Hank Roberts said...

I'd guess that "length of duration of blocking event" is a statistic that's being collected, and so someone who knows the past history can figure out how many years will be required to detect the likelihood of a change in -- well, what? the average length of blocking? the number of events? the size of the area affected geographically? the intensity, whatever that might mean?

And of course that's just meteorology; addressing the human or biological impact is a whole different exercise.

Likely the last thing any scientist who's published in this area wants to do is rush to blog about it, in advance of the data.

But until she, he, or they do publish, all the rest of us can do is opine, I suppose.

'angstica' says Word Verification ...

Robert said...

I've been slogging through reanalysis data looking at blocking over Eastern Europe, and it's a difficult analysis. At a gross level (# of days w/blocking from 30E to 60E), there are years with more blocking than now (1999) for June-July. However, 1999 wasn't as hot as this year. So what's the catch?

Well, maybe the problem is that I'm not looking at the right time frame. To paraphrase Namias, "A warm spring means a hot/dry summer". And there was a rather strong/persistent block in May over western Russia. Interesting...

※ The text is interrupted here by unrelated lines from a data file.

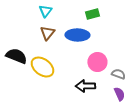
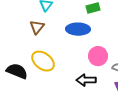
brown triangle: (47, 33) -> (37, 27), moved
black semicircle: (16, 56) -> (17, 71), moved

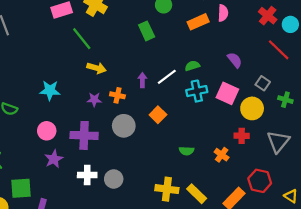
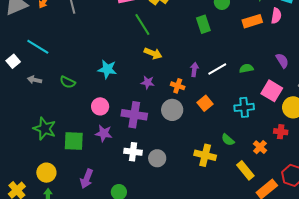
green semicircle: (192, 66) -> (246, 68), moved
cyan cross: (197, 91) -> (244, 107), moved
orange cross: (117, 95) -> (178, 86), moved
green semicircle: (187, 151) -> (228, 140), turned 32
purple star: (54, 159) -> (104, 133), turned 30
green square: (21, 188) -> (74, 141), moved
yellow cross: (167, 189) -> (205, 155), moved
yellow rectangle: (197, 194) -> (245, 170), moved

So now the gameplan is to see if this sequence of May then June-July blocking has occurred before (Didn't in 1999). Also, how unusual was the May blocking?

For John Mashey, here's a link to the July 2010 precipitation anomalies (using satellite derived rainfall estimates): http://www.cpc.noaa.gov/products/CDB/Extratropics/fige3.gif It's part of CPC's Climate Diagnostic Bulletin available here: http://www.cpc.noaa.gov/products/CDB/index.shtml.

Rob Carver

John Mashey said...

Robert: thanks.

Intuitively, the precipitation issue seems a more difficult one to create compelling visualizations, but we need them to help mroe people grok "weird weather".